What you should do: What lines below contain the word "iPhone"? Please pull each one out.

[Extracted data entries]
=======
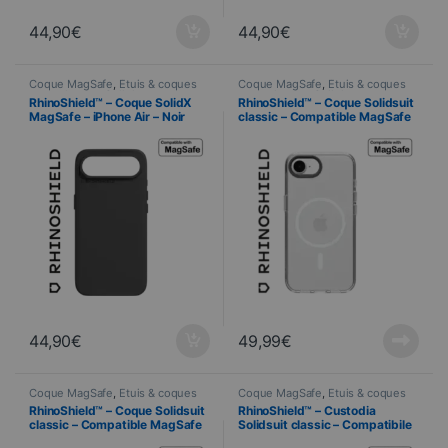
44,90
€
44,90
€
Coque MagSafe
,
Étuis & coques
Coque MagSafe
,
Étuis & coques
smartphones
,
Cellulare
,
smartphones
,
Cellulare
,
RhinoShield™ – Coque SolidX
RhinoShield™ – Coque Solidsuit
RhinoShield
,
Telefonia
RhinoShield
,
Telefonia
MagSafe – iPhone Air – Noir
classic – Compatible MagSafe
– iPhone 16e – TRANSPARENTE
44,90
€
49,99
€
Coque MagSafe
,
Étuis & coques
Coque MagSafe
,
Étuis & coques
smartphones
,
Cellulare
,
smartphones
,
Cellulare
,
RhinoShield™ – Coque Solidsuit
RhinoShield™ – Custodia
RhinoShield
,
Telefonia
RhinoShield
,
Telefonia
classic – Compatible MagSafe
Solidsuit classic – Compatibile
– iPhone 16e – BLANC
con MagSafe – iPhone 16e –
=======
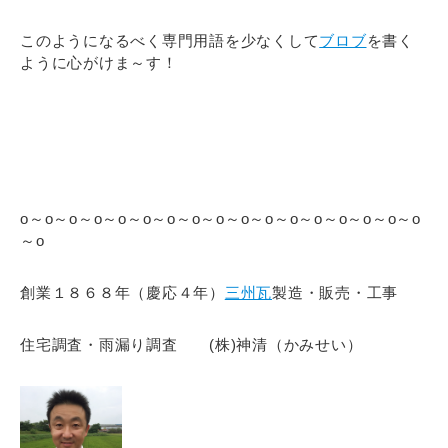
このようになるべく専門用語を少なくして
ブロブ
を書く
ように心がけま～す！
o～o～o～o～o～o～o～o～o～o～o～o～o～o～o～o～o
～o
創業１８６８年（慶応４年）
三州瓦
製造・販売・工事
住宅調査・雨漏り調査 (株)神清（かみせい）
=======
Task response:
MagSafe – iPhone Air – Noir
– iPhone 16e – TRANSPARENTE
– iPhone 16e – BLANC
con MagSafe – iPhone 16e –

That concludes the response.